* WORK REQUIRED *
Using the data below, show every line where the word "done" occurs.

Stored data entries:
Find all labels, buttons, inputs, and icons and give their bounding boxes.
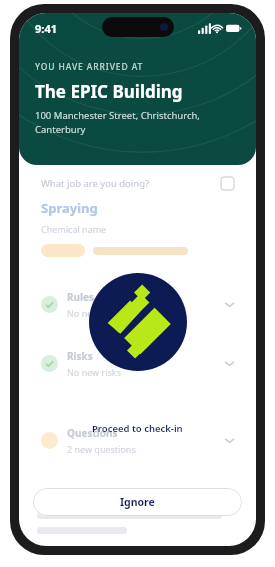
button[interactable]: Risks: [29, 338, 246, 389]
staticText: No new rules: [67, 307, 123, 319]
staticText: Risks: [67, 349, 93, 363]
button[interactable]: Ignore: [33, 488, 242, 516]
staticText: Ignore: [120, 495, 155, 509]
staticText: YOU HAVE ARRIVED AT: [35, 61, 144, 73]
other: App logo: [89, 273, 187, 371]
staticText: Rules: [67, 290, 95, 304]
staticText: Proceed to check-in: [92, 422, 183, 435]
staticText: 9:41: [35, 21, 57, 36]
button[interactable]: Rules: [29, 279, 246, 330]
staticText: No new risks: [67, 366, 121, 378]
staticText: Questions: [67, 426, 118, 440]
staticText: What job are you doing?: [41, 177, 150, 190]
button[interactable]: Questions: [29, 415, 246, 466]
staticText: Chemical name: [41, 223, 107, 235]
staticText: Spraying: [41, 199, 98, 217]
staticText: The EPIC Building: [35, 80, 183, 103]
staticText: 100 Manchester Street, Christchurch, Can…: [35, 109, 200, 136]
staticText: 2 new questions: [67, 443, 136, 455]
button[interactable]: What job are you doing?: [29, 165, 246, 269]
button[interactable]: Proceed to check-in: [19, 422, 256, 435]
---
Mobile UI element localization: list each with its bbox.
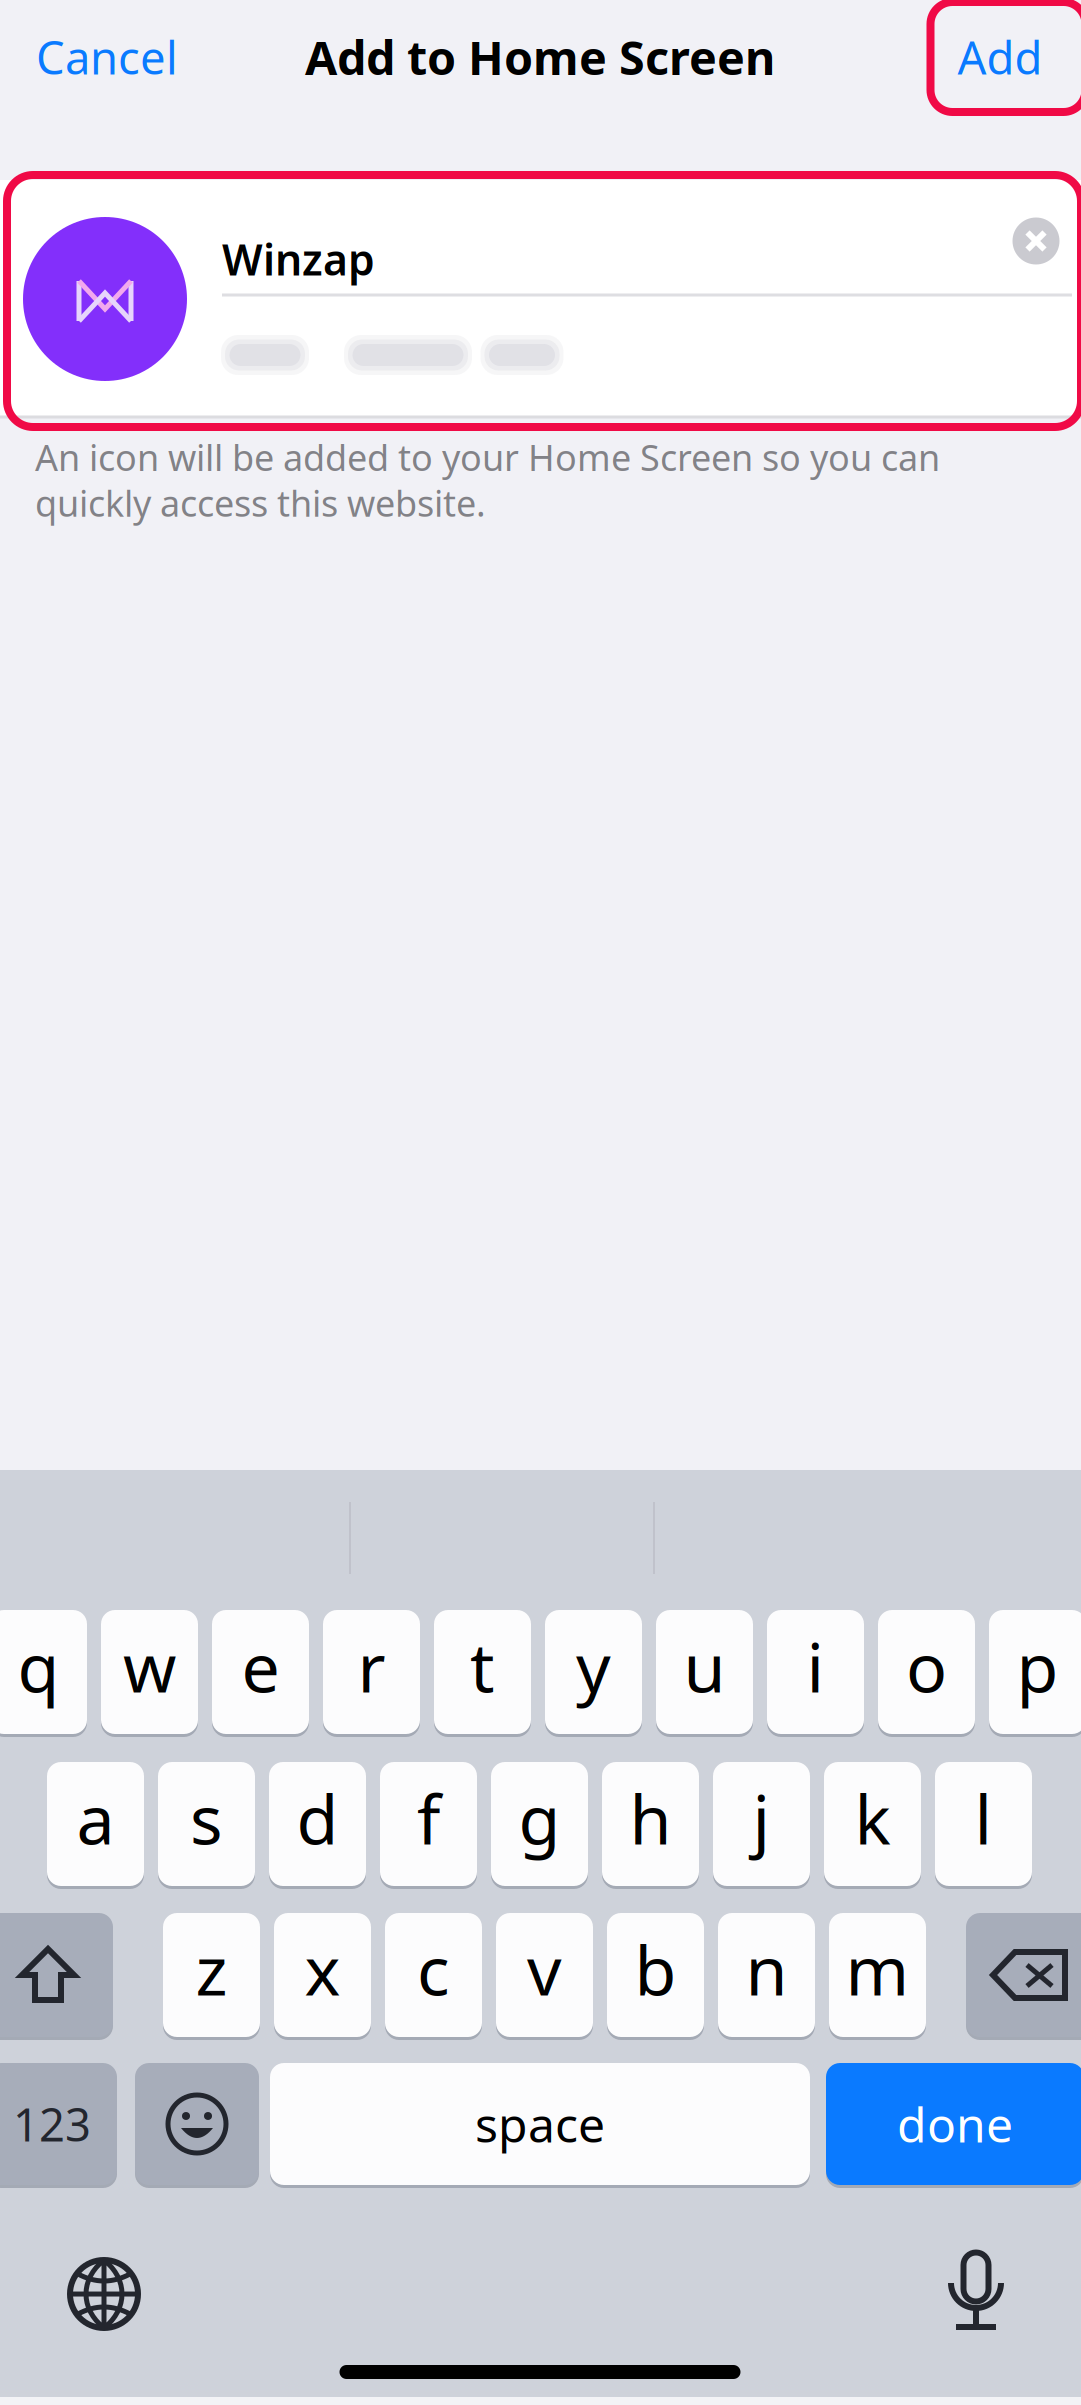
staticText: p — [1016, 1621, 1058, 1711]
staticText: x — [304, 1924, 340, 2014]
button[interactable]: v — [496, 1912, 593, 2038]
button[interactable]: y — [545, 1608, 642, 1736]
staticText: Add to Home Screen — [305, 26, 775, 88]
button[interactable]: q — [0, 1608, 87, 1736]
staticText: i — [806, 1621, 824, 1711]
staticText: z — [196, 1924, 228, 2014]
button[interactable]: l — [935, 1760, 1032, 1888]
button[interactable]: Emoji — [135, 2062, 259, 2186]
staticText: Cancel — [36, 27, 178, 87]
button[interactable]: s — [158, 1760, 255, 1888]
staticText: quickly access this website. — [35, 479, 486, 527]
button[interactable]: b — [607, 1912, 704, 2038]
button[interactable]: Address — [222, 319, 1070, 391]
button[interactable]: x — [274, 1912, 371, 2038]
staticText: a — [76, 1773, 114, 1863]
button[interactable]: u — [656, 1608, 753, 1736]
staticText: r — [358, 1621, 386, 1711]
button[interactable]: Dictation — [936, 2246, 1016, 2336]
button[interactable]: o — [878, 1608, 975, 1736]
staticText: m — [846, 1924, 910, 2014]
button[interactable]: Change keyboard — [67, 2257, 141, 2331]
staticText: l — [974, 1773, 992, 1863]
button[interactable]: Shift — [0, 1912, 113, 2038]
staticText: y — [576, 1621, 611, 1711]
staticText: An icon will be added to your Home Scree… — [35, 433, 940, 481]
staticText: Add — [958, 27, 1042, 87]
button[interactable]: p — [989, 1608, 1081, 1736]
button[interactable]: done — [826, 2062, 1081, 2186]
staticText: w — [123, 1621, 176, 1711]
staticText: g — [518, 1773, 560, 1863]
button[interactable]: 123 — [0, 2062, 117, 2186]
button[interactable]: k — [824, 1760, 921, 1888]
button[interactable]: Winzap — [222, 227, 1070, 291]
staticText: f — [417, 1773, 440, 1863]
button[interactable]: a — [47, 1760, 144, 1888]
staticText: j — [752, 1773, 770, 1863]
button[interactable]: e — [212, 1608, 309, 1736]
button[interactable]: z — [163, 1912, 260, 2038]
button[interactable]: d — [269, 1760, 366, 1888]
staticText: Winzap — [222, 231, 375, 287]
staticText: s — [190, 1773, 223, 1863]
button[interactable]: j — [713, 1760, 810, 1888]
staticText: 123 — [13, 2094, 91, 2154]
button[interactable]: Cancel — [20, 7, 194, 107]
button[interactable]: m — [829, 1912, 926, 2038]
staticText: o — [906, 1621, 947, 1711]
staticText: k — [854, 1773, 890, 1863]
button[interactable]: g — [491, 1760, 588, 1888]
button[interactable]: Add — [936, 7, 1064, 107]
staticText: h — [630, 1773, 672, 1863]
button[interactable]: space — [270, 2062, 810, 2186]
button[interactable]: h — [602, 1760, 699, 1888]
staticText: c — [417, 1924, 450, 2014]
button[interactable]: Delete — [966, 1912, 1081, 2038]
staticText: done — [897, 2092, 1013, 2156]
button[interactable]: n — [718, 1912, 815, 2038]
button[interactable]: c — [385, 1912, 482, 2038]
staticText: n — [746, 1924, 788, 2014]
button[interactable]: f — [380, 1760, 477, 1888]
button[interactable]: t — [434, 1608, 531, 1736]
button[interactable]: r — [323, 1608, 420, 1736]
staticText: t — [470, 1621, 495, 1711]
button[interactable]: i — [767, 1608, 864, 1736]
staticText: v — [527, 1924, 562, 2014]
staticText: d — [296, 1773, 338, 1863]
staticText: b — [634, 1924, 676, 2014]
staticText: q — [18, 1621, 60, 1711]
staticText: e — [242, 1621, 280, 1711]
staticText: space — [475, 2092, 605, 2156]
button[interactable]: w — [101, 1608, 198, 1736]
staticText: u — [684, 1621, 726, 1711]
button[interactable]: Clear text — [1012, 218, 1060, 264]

* SOLUTION TO THIS TASK *
button[interactable]: done — [826, 2062, 1081, 2186]
staticText: done — [897, 2092, 1013, 2156]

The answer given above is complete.